Bir hastalığa yakalanmıştım. Evin hiç girmediğim, kapısı hep kapalı duran bir odası vardı. Kapıyı açtım. Üzerime doğru gelen, beni içine almaya çalışan şeye direniyordum. Bir şeyleri değiştirmeye gücüm yoktu. Ya da artık değişmesin istiyordum. Günün belli belirsiz anlarında herkesten habersiz aynı şeylere bakıp başka şeyler gören biri gibi şaşkın oluyor, ama bunu kimseye beli etmemeye çalışıyordum. İyi bir işim vardı. Gün boyu beni kendimden uzaklaştırma potansiyelini çoğunlukla koruyordu. Ofiste benimle aynı odada oturanın benimkine benzeyen bir hayatı yoktu. Onu net görüyordum ve hiç kafamı karıştırmıyordu. Evinin bütün kapıları açıktı ve hepsi tek bir yere açılıyordu. Şimdi burada her kapının arkasında başka bir kapı var.

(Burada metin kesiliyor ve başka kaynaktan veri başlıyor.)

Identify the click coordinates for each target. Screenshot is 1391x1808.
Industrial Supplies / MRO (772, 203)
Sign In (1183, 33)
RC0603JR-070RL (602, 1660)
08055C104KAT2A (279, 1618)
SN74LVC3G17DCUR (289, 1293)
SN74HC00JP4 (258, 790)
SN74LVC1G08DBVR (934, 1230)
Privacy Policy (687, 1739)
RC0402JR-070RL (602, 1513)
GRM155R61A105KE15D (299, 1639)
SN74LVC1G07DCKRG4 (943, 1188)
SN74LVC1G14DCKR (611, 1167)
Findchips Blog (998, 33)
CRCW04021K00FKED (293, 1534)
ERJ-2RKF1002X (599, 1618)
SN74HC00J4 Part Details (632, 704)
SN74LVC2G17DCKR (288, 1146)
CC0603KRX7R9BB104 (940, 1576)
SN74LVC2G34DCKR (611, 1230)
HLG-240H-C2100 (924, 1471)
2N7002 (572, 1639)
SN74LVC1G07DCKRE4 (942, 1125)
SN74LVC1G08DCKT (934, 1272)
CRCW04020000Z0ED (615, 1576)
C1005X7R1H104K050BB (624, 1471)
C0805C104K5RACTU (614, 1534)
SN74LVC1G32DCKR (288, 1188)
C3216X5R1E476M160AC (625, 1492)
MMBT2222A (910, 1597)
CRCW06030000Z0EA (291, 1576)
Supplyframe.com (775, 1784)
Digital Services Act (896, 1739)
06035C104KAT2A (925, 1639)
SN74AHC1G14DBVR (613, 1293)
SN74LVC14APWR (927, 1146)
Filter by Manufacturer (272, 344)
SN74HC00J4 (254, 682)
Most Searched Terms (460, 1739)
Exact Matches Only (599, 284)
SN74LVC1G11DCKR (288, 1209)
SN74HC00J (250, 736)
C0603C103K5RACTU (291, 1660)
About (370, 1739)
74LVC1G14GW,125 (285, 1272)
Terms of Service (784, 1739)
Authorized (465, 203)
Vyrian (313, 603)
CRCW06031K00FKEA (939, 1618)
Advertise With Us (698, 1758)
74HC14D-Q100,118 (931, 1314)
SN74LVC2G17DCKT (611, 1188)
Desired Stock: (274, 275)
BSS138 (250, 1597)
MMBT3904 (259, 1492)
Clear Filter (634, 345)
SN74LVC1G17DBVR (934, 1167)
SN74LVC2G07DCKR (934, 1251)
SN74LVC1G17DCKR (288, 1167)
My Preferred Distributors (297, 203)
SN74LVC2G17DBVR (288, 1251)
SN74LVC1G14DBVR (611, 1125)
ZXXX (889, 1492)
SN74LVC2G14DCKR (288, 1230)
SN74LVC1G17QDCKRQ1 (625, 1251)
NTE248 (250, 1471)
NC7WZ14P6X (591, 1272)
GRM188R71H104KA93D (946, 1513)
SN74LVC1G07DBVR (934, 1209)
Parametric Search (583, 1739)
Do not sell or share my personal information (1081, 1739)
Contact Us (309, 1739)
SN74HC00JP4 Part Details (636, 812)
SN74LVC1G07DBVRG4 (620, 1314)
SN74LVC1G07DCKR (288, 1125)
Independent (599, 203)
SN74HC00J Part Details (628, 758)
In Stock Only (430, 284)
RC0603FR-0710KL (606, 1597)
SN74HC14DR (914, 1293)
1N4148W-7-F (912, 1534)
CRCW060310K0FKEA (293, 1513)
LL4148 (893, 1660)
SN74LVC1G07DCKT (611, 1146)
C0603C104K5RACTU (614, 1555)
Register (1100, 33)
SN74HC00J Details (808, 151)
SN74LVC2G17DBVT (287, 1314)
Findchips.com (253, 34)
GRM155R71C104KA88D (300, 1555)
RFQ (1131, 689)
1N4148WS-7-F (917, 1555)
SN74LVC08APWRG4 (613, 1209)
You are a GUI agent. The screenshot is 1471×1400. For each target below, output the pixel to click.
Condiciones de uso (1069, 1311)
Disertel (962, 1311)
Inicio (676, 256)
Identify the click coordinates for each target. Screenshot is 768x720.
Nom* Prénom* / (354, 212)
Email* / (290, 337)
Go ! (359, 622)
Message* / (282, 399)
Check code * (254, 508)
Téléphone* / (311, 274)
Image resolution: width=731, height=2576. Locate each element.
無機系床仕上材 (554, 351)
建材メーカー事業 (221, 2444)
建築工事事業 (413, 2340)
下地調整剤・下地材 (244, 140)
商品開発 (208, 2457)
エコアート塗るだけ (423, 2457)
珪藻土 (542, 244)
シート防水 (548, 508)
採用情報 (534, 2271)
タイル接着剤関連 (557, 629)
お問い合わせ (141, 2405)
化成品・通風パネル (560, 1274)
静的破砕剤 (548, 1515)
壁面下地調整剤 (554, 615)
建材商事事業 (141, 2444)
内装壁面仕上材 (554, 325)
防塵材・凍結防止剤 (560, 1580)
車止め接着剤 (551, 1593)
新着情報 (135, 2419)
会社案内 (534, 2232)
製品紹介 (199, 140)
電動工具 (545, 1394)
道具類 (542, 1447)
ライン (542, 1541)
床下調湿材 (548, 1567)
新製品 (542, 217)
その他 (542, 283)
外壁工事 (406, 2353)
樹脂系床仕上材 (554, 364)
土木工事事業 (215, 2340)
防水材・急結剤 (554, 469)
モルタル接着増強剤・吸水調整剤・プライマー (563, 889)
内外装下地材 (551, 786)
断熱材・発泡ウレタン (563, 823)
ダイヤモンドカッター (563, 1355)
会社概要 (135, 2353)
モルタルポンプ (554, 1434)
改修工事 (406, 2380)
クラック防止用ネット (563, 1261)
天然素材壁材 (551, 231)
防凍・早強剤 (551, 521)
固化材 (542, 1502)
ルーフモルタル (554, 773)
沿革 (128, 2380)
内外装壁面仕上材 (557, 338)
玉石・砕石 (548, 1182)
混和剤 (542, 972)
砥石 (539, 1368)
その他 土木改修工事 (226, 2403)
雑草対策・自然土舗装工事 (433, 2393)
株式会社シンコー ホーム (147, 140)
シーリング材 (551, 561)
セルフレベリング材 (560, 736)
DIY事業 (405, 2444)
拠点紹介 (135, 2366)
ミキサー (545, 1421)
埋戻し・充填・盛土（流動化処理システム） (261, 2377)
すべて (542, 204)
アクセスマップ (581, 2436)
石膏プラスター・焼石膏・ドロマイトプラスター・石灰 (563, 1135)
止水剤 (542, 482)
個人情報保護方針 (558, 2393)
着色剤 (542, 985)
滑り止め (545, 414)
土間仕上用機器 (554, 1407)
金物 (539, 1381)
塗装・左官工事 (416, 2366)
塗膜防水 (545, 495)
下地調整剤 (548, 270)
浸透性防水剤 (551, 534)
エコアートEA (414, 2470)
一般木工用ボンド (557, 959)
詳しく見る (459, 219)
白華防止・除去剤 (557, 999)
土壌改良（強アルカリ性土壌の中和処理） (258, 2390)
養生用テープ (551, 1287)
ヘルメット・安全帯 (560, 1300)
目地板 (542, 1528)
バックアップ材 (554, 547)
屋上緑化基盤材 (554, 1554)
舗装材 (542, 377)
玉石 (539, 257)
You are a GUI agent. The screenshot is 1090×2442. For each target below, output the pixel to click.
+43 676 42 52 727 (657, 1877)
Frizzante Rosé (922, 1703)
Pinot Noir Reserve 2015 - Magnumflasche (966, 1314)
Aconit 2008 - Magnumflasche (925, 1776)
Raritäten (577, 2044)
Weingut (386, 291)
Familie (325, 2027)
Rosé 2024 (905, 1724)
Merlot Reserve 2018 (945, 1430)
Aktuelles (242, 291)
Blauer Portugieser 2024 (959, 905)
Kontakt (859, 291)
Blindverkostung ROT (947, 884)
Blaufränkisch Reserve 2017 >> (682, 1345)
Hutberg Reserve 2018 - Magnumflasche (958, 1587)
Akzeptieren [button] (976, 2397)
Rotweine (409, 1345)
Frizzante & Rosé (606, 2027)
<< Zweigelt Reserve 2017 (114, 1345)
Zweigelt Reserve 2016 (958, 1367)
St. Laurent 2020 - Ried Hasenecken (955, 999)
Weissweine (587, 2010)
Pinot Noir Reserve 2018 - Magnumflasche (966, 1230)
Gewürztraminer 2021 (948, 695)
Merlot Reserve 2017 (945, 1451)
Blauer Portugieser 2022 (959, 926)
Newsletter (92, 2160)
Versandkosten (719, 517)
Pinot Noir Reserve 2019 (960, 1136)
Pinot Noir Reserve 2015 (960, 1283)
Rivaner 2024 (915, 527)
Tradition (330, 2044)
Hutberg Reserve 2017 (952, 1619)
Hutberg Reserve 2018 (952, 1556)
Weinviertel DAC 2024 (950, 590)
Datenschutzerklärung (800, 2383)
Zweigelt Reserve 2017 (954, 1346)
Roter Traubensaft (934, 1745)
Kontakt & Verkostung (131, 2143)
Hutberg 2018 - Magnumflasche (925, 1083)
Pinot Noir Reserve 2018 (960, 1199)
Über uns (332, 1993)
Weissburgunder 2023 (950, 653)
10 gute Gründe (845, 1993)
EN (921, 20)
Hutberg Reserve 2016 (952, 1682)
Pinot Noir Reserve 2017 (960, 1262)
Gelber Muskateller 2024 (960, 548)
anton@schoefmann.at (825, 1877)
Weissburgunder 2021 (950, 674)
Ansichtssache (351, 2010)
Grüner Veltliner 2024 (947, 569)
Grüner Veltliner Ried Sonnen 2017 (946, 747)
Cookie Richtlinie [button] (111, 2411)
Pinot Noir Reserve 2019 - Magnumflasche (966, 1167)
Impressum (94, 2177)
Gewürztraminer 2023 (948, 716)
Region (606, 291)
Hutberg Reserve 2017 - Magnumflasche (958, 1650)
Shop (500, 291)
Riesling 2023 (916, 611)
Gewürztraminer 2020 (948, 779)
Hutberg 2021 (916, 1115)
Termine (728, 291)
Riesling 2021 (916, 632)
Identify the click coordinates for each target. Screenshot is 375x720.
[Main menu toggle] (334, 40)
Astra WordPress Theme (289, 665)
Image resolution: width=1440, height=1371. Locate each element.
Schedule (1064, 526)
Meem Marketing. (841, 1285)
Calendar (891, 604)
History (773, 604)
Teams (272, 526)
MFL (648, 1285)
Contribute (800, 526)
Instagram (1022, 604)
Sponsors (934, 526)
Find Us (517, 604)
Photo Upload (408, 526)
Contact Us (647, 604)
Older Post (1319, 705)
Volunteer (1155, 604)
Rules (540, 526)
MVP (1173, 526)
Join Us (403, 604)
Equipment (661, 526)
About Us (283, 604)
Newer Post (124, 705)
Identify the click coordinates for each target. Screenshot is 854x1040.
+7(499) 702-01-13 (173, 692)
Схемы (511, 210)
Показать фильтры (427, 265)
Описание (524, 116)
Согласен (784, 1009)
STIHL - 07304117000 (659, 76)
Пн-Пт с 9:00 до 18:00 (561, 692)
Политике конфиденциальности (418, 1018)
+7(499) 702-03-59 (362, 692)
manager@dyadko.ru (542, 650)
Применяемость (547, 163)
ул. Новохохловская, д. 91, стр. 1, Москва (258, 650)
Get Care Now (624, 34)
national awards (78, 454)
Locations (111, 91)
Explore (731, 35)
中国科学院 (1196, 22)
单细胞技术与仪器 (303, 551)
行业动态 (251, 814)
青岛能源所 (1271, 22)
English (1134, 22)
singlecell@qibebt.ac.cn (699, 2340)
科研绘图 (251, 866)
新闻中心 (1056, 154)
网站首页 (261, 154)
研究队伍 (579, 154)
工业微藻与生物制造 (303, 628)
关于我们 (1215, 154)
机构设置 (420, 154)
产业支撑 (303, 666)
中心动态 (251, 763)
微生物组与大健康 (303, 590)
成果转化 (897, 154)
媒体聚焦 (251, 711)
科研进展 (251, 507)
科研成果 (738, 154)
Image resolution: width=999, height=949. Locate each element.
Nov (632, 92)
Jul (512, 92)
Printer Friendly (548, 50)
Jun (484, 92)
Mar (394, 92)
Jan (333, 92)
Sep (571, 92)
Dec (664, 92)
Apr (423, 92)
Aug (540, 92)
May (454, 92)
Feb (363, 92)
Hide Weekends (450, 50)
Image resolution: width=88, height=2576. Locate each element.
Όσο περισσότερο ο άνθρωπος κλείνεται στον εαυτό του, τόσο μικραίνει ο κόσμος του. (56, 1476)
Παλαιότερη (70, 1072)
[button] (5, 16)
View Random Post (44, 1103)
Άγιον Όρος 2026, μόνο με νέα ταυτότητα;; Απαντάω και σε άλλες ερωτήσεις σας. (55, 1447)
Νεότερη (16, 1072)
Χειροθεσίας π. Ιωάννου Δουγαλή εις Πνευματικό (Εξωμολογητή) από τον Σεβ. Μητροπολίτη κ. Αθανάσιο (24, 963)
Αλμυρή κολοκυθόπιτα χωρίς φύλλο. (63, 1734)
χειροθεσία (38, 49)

Her şeyin iç içe geçtiği ve hiçbir şeyin başının ve sonunun belli olmadığı bir hastalıktı bu ve sürüyordu. Uzun sürmez demişti doktor. Doktorlara inanmaktan vazgeçeli çok olmuştu. Onların aslında hiçbir şeyi iyi bilmediğine inanıyordum. Bana bakışlarındaki “senin gibi neler gördüm ben hepiniz aynısınız” imasının altında yatan çaresizliklerini ve boşluklarını görmüştüm bir kere. Hiçbirimiz aynı değildik.

Karşı apartmanda perdeleri çıkarılmış bir odaya bakıyorum. Perdeler yeni yıkanmış ve arka balkonda kuruyor olmalı. Televizyon açık, görüntü titrek. Odanın içinde tek başına oturanın yalnızlığı üzerime bulaşıyor.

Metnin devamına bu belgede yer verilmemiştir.